Dali danced off and Koko landed in front of me. The birds filled the sky, blotting out the sun, and Koko opened his mouth to tell me the answer to the puzzle.

“Get up,” he said.

That wasn’t the answer and it wasn’t Koko’s voice. I opened my eyes and looked into the face of a uniformed cop with a freckled bald head. The sun was coming in through the bars, and I could smell something that might be food.
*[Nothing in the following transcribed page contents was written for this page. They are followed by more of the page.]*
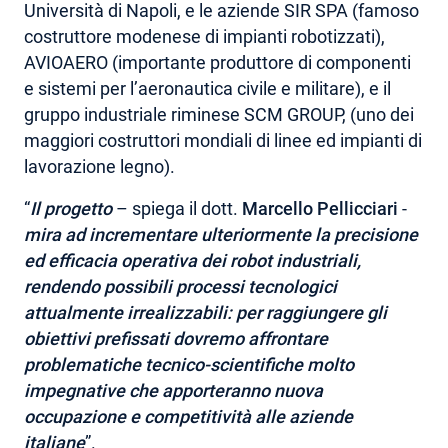
Università di Napoli, e le aziende SIR SPA (famoso
costruttore modenese di impianti robotizzati),
AVIOAERO (importante produttore di componenti
e sistemi per l’aeronautica civile e militare), e il
gruppo industriale riminese SCM GROUP, (uno dei
maggiori costruttori mondiali di linee ed impianti di
lavorazione legno).
“
Il progetto
– spiega il dott.
Marcello Pellicciari
-
mira ad incrementare ulteriormente la precisione
ed efficacia operativa dei robot industriali,
rendendo possibili processi tecnologici
attualmente irrealizzabili: per raggiungere gli
obiettivi prefissati dovremo affrontare
problematiche tecnico-scientifiche molto
impegnative che apporteranno nuova
occupazione e competitività alle aziende
italiane
”.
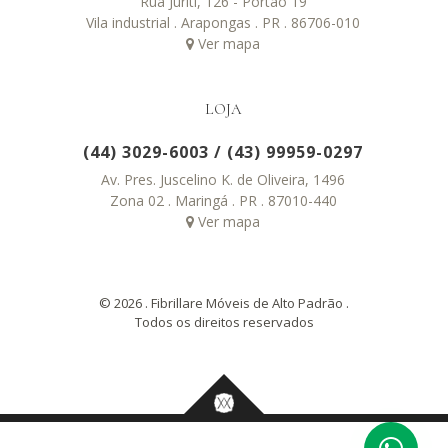
Rua Juriti, 126 - Portão 19
Vila industrial . Arapongas . PR . 86706-010
Ver mapa
LOJA
(44) 3029-6003
/
(43) 99959-0297
Av. Pres. Juscelino K. de Oliveira, 1496
Zona 02 . Maringá . PR . 87010-440
Ver mapa
© 2026 . Fibrillare Móveis de Alto Padrão .
Todos os direitos reservados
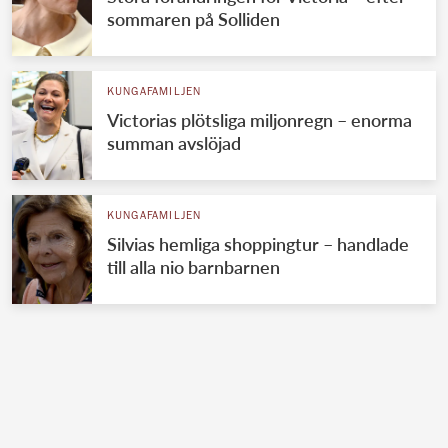
sommaren på Solliden
KUNGAFAMILJEN
Victorias plötsliga miljonregn – enorma
summan avslöjad
KUNGAFAMILJEN
Silvias hemliga shoppingtur – handlade
till alla nio barnbarnen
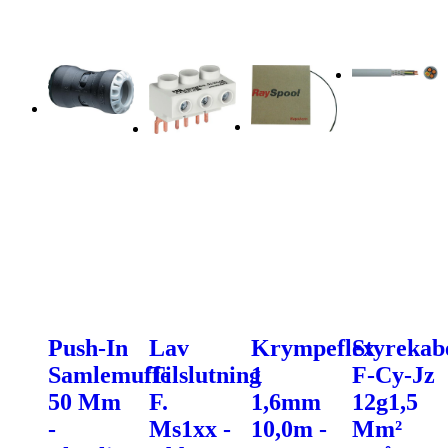
Push-In
Lav
Krympeflex
Styrekab
Samlemuffe
Tilslutning
1
F-Cy-Jz
50 Mm
F.
1,6mm
12g1,5
-
Ms1xx -
10,0m -
Mm²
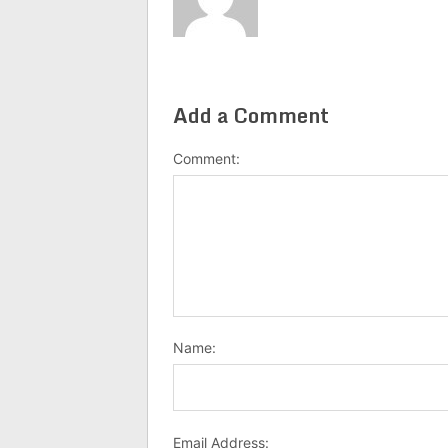
Add a Comment
Comment:
Name:
Email Address:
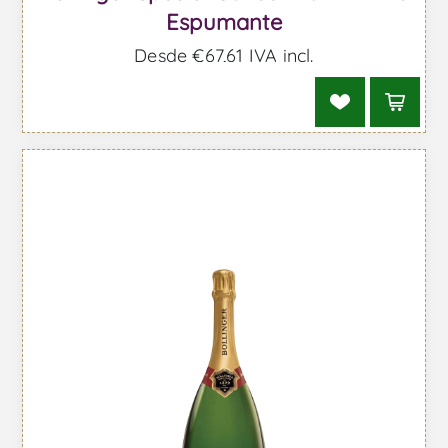
Espumante
Desde €67,61 IVA incl.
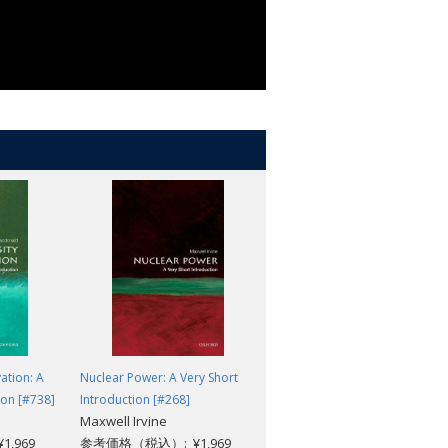
ation: A
Nuclear Power: A Very Short
Exploration: A Very Short
ion [#738]
Introduction [#268]
Introduction [#412]
Maxwell Irvine
Stewart A. Weaver
,969
参考価格（税込）: ¥1,969
参考価格（税込）: ¥1,969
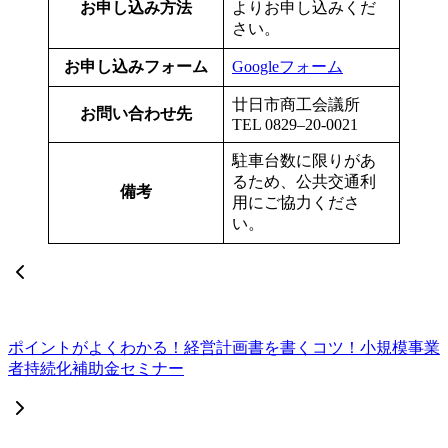
お申し込み方法
よりお申し込みくだ
さい。
お申し込みフォーム
Googleフォーム
廿日市商工会議所
お問い合わせ先
TEL 0829–20-0021
駐車台数に限りがあ
るため、公共交通利
備考
用にご協力くださ
い。
ポイントがよくわかる！経営計画書を書くコツ！小規模事業
者持続化補助金セミナー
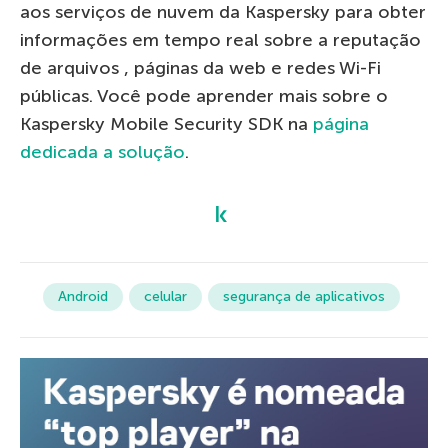
aos serviços de nuvem da Kaspersky para obter
informações em tempo real sobre a reputação
de arquivos , páginas da web e redes Wi-Fi
públicas. Você pode aprender mais sobre o
Kaspersky Mobile Security SDK na
página
dedicada a solução
.
Android
celular
segurança de aplicativos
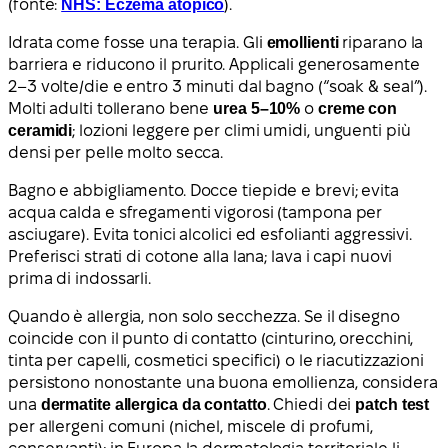
(fonte:
NHS: Eczema atopico
).
Idrata come fosse una terapia. Gli
emollienti
riparano la
barriera e riducono il prurito. Applicali generosamente
2–3 volte/die e entro 3 minuti dal bagno (“soak & seal”).
Molti adulti tollerano bene
urea 5–10%
o
creme con
ceramidi
; lozioni leggere per climi umidi, unguenti più
densi per pelle molto secca.
Bagno e abbigliamento. Docce tiepide e brevi; evita
acqua calda e sfregamenti vigorosi (tampona per
asciugare). Evita tonici alcolici ed esfolianti aggressivi.
Preferisci strati di cotone alla lana; lava i capi nuovi
prima di indossarli.
Quando è allergia, non solo secchezza. Se il disegno
coincide con il punto di contatto (cinturino, orecchini,
tinta per capelli, cosmetici specifici) o le riacutizzazioni
persistono nonostante una buona emollienza, considera
una
dermatite allergica da contatto
. Chiedi dei
patch test
per allergeni comuni (nichel, miscele di profumi,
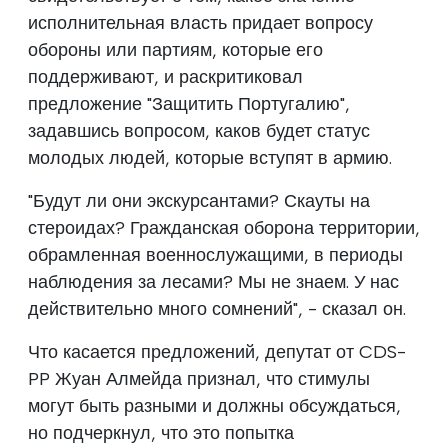
исполнительная власть придает вопросу
обороны или партиям, которые его
поддерживают, и раскритиковал
предложение "Защитить Португалию",
задавшись вопросом, каков будет статус
молодых людей, которые вступят в армию.
"Будут ли они экскурсантами? Скауты на
стероидах? Гражданская оборона территории,
обрамленная военнослужащими, в периоды
наблюдения за лесами? Мы не знаем. У нас
действительно много сомнений", - сказал он.
Что касается предложений, депутат от CDS-
PP Жуан Алмейда признал, что стимулы
могут быть разными и должны обсуждаться,
но подчеркнул, что это попытка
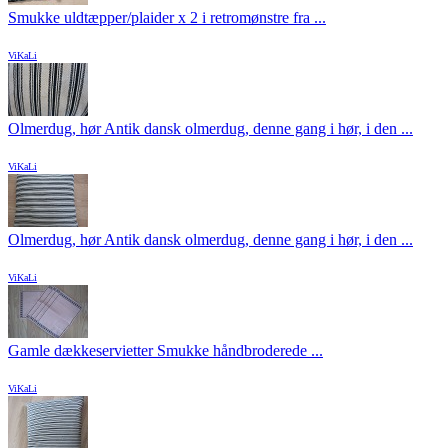
Smukke uldtæpper/plaider x 2 i retromønstre fra ...
ViKaLi
Olmerdug, hør Antik dansk olmerdug, denne gang i hør, i den ...
ViKaLi
Olmerdug, hør Antik dansk olmerdug, denne gang i hør, i den ...
ViKaLi
Gamle dækkeservietter Smukke håndbroderede ...
ViKaLi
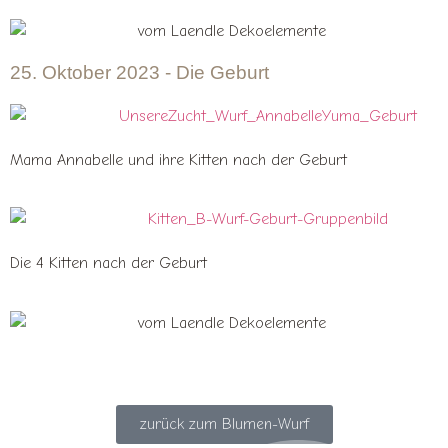
25. Oktober 2023 - Die Geburt
Mama Annabelle und ihre Kitten nach der Geburt
Die 4 Kitten nach der Geburt
zurück zum Blumen-Wurf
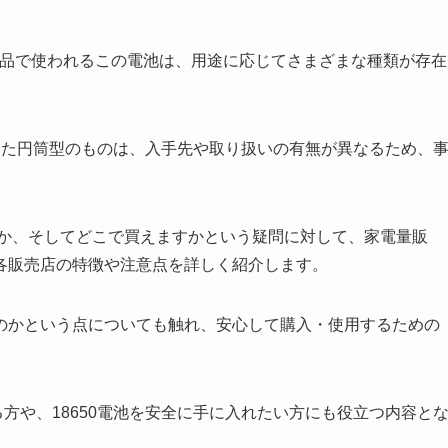
製品で使われるこの電池は、用途に応じてさまざまな種類が存在
といった円筒型のものは、入手先や取り扱いの有無が異なるため、
のか、そしてどこで買えますかという疑問に対して、家電量販
各販売店の特徴や注意点を詳しく紹介します。
のかという点についても触れ、安心して購入・使用するための
る方や、18650電池を安全に手に入れたい方にも役立つ内容と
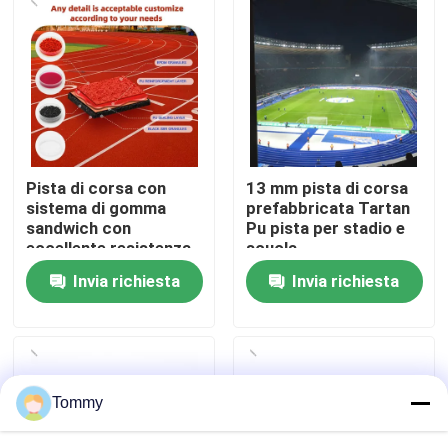
Chi Siamo
Visita alla fabbrica
Controllo di qualità
Pista di corsa con
13 mm pista di corsa
sistema di gomma
prefabbricata Tartan
sandwich con
Pu pista per stadio e
Contattaci
eccellente resistenza
scuola
alle intemperie
Invia richiesta
Invia richiesta
Notizie
Casi
Tommy
Chiedi un preventivo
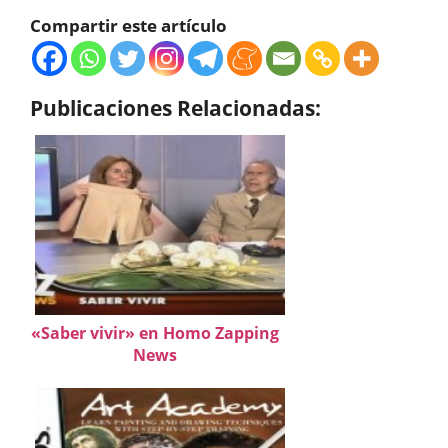
Compartir este artículo
Publicaciones Relacionadas:
«Saber vivir» en Homo Zapping
News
“Up, Peters,” the cop said.

I sat up.

“No clowns,” I said.

“Just you, bub,” the cop said wearily. “They want you upstairs. Got your legs?”

“Yeah.”

“Let’s go,” said the cop and we went.

Up two flights of stairs and two minutes later with the cop behind me I saw my face in the mirror of a candy machine. The stubble was almost a beard and it was gray.

“That door,” he said. “Left.”

I went through the door and found myself in an interrogation room: one table, four chairs, one lieutenant I knew named Seidman, and my brother, Phil. Lieutenant Steve Seidman, tall, thin, and white-faced, not because he was a mime but because he hated the sun, leaned back against the wall, holding his hat in his hand. He didn’t have much hair left, but that didn’t stop him from patting it down and giving me a shake of the head that said, Toby, Toby, this time you’ve really done it.

My brother, Captain Phil Pevsner, was not shaking his head. He sat in a chair behind the desk, hands palm down on a green ink-stained blotter, eyes looking through me.

Phil was a little taller than me, broader, older, with close-cut steely hair and a hard cop’s gut. His tie always dangled loosely around his neck, as it did now, and his face often turned red with contained rage, especially when I was in the same room … or even on the same planet. Today’s tie was a dark, solid blue; standard Phil.

For some reason, “How are Ruth and the kids?” were the magic words that usually brought Phil out of a chair, a corner, or a daydream and into my face and lungs. He had decided years ago that I asked him about his family just to provoke him. He had been wrong the first three times.

“Happy New Year,” I said cheerfully.

Phil came around the desk like a bear with a mission. I knew I had found three new words to drive him mad. Seidman moved quickly from the wall and got between me and my brother. Seidman was a pro with more than seven years experience of saving me from Phil Pevsner brutality.